J Clin Aesthet Dermatol. 2021;14(2):46–49.
by Jagdish Sakhiya, MD; Dhruv Sakhiya, MBBS Student; Neha Virmani, MBBS, MD, DNB; Trusha Gajjar, DVD; Jitesh Kaklotar, DDV; Ravi Khambhati, MBBS, DVD; Feral Daruwala, MPharm; and Nimish Dudhatra, MSC CR
Drs. J. Sakhiya, Virmani, Gajjar, Kaklotar, Khambhati and Mr. Daruwala and Mr. Dudhatra are with Sakhiya Skin Clinic Pvt. Ltd. in Surat, Gujarat, India. Dr. D. Sakhiya is with B. J. Medical College in Ahmedabad, Gujarat, India.
FUNDING: No funding was provided for this article.
DISCLOSURES: The authors report no conflicts of interest relevant to the content of this article.

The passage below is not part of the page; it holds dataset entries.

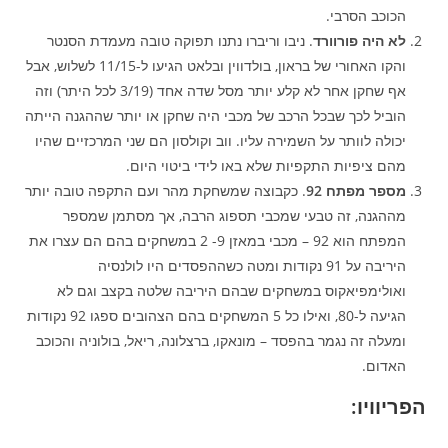
הכוכב הסרבי.
לא היה פורוורד
. ניבו וריברו נתנו תפוקה טובה מעמדת הסנטר
והקו האחורי של בראון, בולדווין ובלאט הגיעו ל-11/15 לשלוש, אבל
אף שחקן אחר לא קלע יותר מסל שדה אחד (3/19 לכל היתר) וזה
הוביל לכך שבכל הרכב של מכבי היה שחקן או יותר שההגנה הייתה
יכולה לוותר על השמירה עליו. ווב וקולסון הם שני המרכזיים שהיו
מהם ציפיות התקפיות שלא באו לידי ביטוי היום.
מספר מפתח 92
. כקבוצה שמשחקת מהר ועם התקפה טובה יותר
מההגנה, זה טבעי שמכבי תספוג הרבה, אך מסתמן שמספר
המפתח הוא 92 – מכבי במאזן 9- 2 במשחקים בהם הם עצרו את
היריבה על 91 נקודות ומטה כשההפסדים היו לולנסיה
ואולימפיאקוס במשחקים שבהם היריבה שלטה בקצב וגם לא
הגיעה ל-80, ואילו כל 5 המשחקים בהם הצהובים ספגו 92 נקודות
ומעלה זה נגמר בהפסד – מונאקו, ברצלונה, ריאל, בולוניה והכוכב
האדום.
הפריוויו:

ABSTRACT: Background: Vitiligo-affected individuals, especially patients with darker skin tones, can suffer from negative psychosocial impacts due to unpredictable development of the condition and perceived cosmetic concerns. However, given that spontaneous repigmentation can be gained in vitiligo, many patients ask for treatment due to these cosmetic concerns. In the literature, only a few studies have been documented focusing on the outcome of various treatment modalities for vitiligo.
Objective: This article highlights the retrospective response of various treatment modalities in Indian patients with vitiligo.
Methods: A retrospective chart review was performed from July 2017 to August 2018 at our private dermatology clinic. A total of 3,000 patients were enrolled in this observational study. Patient characteristics and details of phototherapy (psoralen and ultraviolet A, narrow-band ultraviolet B, excimer laser) were noted as per a predefined format. The clinical response was evaluated as a marked response, defined as repigmentation in more than 75% of the initial lesional area.
Results: In the present study, 1,996 patients received phototherapy and 1,004 patients were treated with topical monotherapy. Patients treated with phototherapy only and those treated with a combination of phototherapy and topical agents showed significantly higher clinical response rates relative to patients treated with topical monotherapy only (marked response rate: 47.8% vs. 8.7%; P<0.001 and 23.4% vs. 8.7%; P<0.001). Disease subtype predominately affected the treatment response.
Conclusion: In Indian patients with vitiligo, phototherapy appears to be an effective treatment option for both focal and vitiligo vulgaris. Due to its reliability and minimal side effects, it can be considered a preferable treatment modality for vitiligo.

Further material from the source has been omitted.